Paul Bentley worked for Thames Valley Police (TVP) in a Berkshire neighbourhood policing team when the woman, who was still in her probationary period, joined his team in December 2023.
They became friends but the police constable said the friendship became too much, with Bentley regularly liking her posts and messaging her on Snapchat and Instagram and asking her to hug him.
He quit TVP in April 2025 but a panel overseeing a misconduct hearing found he had committed gross misconduct and would have been dismissed.
Bentley accepted he had regularly liked and commented on the officer's posts on social media, including one that read: "OMG you look amazing."
He accepted he had regularly messaged her when off duty, had "sent a higher ratio of messages to [his colleague] than [her] and he admitted that his messaging had become 'too much'", the panel said.
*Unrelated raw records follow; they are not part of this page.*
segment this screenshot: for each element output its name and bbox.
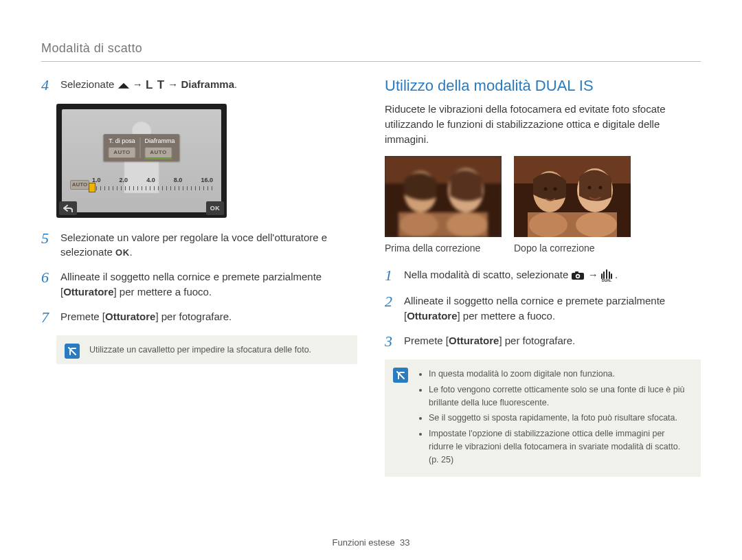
photo-after — [514, 156, 631, 237]
step-text: Premete [Otturatore] per fotografare. — [404, 333, 701, 350]
step-7: 7 Premete [Otturatore] per fotografare. — [41, 309, 357, 326]
text: → — [168, 78, 181, 90]
ok-icon: OK — [115, 247, 130, 260]
panel-aperture: Diaframma AUTO — [144, 137, 175, 158]
menu-up-icon — [117, 80, 130, 90]
note-box: In questa modalità lo zoom digitale non … — [385, 359, 701, 477]
step-text: Selezionate un valore per regolare la vo… — [60, 230, 357, 260]
svg-point-14 — [588, 186, 592, 190]
two-column-layout: 4 Selezionate → L T → Diaframma. — [41, 77, 701, 477]
text: Selezionate — [60, 78, 117, 90]
camera-icon — [571, 271, 585, 280]
manual-page: Modalità di scatto 4 Selezionate → L T →… — [0, 0, 742, 560]
step-number: 3 — [385, 333, 397, 350]
note-item: Le foto vengono corrette otticamente sol… — [429, 383, 691, 410]
bold-text: Otturatore — [105, 311, 155, 322]
footer-page: 33 — [400, 537, 409, 548]
svg-rect-2 — [385, 156, 502, 183]
caption-after: Dopo la correzione — [514, 243, 631, 254]
aperture-scale-row: AUTO 1.0 2.0 4.0 8.0 16.0 — [70, 177, 213, 193]
scale-labels: 1.0 2.0 4.0 8.0 16.0 — [92, 177, 213, 183]
svg-rect-20 — [575, 271, 578, 273]
scale-tick: 16.0 — [201, 177, 213, 183]
text: ] per mettere a fuoco. — [114, 286, 212, 298]
camera-lcd: T. di posa AUTO Diaframma AUTO AUTO — [56, 104, 227, 218]
panel-button-active: AUTO — [144, 147, 172, 158]
text: ] per mettere a fuoco. — [458, 310, 556, 322]
panel-divider — [139, 137, 140, 158]
intro-text: Riducete le vibrazioni della fotocamera … — [385, 102, 701, 146]
text: Premete [ — [60, 311, 105, 322]
text: ] per fotografare. — [155, 311, 232, 322]
step-number: 6 — [41, 269, 54, 300]
bold-text: Otturatore — [407, 310, 457, 322]
svg-point-18 — [576, 212, 617, 237]
scale-tick: 4.0 — [146, 177, 155, 183]
photo-comparison — [385, 156, 701, 237]
scale-tick: 2.0 — [120, 177, 128, 183]
svg-point-13 — [554, 188, 557, 191]
step-text: Nella modalità di scatto, selezionate → … — [404, 267, 701, 284]
step-number: 7 — [41, 309, 54, 326]
bold-text: Diaframma — [181, 78, 234, 90]
note-item: Impostate l'opzione di stabilizzazione o… — [429, 427, 691, 466]
svg-point-22 — [577, 276, 579, 278]
text: . — [234, 78, 237, 90]
svg-point-6 — [400, 212, 438, 237]
text: Premete [ — [404, 335, 449, 346]
step-3: 3 Premete [Otturatore] per fotografare. — [385, 333, 701, 350]
text: → — [588, 269, 601, 280]
back-button-icon — [59, 201, 77, 215]
step-text: Premete [Otturatore] per fotografare. — [60, 309, 357, 326]
photo-before — [385, 156, 502, 237]
note-item: Se il soggetto si sposta rapidamente, la… — [429, 412, 691, 425]
panel-label: Diaframma — [144, 137, 175, 144]
bold-text: Otturatore — [449, 335, 499, 346]
panel-shutter: T. di posa AUTO — [108, 137, 135, 158]
svg-point-17 — [529, 212, 567, 237]
bold-text: Otturatore — [63, 286, 113, 298]
step-6: 6 Allineate il soggetto nella cornice e … — [41, 269, 357, 300]
step-4: 4 Selezionate → L T → Diaframma. — [41, 77, 357, 94]
step-number: 5 — [41, 230, 54, 260]
ok-button-icon: OK — [206, 201, 224, 215]
scale-ruler — [92, 186, 213, 190]
right-column: Utilizzo della modalità DUAL IS Riducete… — [385, 77, 701, 477]
left-column: 4 Selezionate → L T → Diaframma. — [41, 77, 357, 477]
svg-text:DUAL: DUAL — [602, 278, 611, 282]
section-title: Modalità di scatto — [41, 41, 701, 56]
note-box: Utilizzate un cavalletto per impedire la… — [56, 335, 357, 364]
page-footer: Funzioni estese 33 — [0, 537, 742, 548]
text: Selezionate un valore per regolare la vo… — [60, 232, 327, 258]
note-list: In questa modalità lo zoom digitale non … — [418, 368, 691, 466]
scale-auto-pill: AUTO — [70, 180, 89, 190]
divider — [41, 61, 701, 62]
caption-before: Prima della correzione — [385, 243, 502, 254]
aperture-scale: 1.0 2.0 4.0 8.0 16.0 — [92, 177, 213, 193]
note-info-icon — [65, 344, 80, 359]
text: . — [130, 246, 133, 258]
text: → — [133, 78, 146, 90]
panel-label: T. di posa — [108, 137, 135, 144]
heading-dual-is: Utilizzo della modalità DUAL IS — [385, 77, 701, 95]
text: Nella modalità di scatto, selezionate — [404, 269, 571, 280]
text: ] per fotografare. — [499, 335, 575, 346]
note-item: In questa modalità lo zoom digitale non … — [429, 368, 691, 381]
step-2: 2 Allineate il soggetto nella cornice e … — [385, 293, 701, 324]
text: . — [615, 269, 618, 280]
step-number: 1 — [385, 267, 397, 284]
step-text: Allineate il soggetto nella cornice e pr… — [60, 269, 357, 300]
svg-point-15 — [599, 186, 603, 190]
exposure-panel: T. di posa AUTO Diaframma AUTO — [103, 134, 179, 161]
note-text: Utilizzate un cavalletto per impedire la… — [89, 344, 348, 356]
svg-rect-9 — [514, 156, 631, 183]
lcd-background: T. di posa AUTO Diaframma AUTO AUTO — [62, 109, 221, 212]
step-number: 4 — [41, 77, 54, 94]
note-info-icon — [393, 368, 408, 383]
step-text: Allineate il soggetto nella cornice e pr… — [404, 293, 701, 324]
svg-point-12 — [544, 188, 548, 191]
step-number: 2 — [385, 293, 397, 324]
scale-marker — [89, 183, 95, 192]
step-text: Selezionate → L T → Diaframma. — [60, 77, 357, 94]
lt-icon: L T — [146, 77, 165, 94]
The woman said that comment, along with other jokes Bentley made about the pair living together and having children, made her feel uncomfortable.
Bentley, who joined TVP in 2010 and was promoted to the role of sergeant in 2019, accepted his behaviour was misconduct but denied it amounted to gross misconduct.
He accepted he "overstepped" his role as the woman's supervisor and that if he was in the same position again, he would do things differently.
The panel found the woman's welfare should have been "put front and central" by Bentley but instead "she found herself the subject of a repeated, unwanted course of conduct".
It said Bentley "failed in his duty to be a role model", that his behaviour had lasted for months and that it was "repeated and sustained".
But it accepted it was "not malicious or sexually motivated".
The TVP hearing took place in April but the outcome was published on Friday.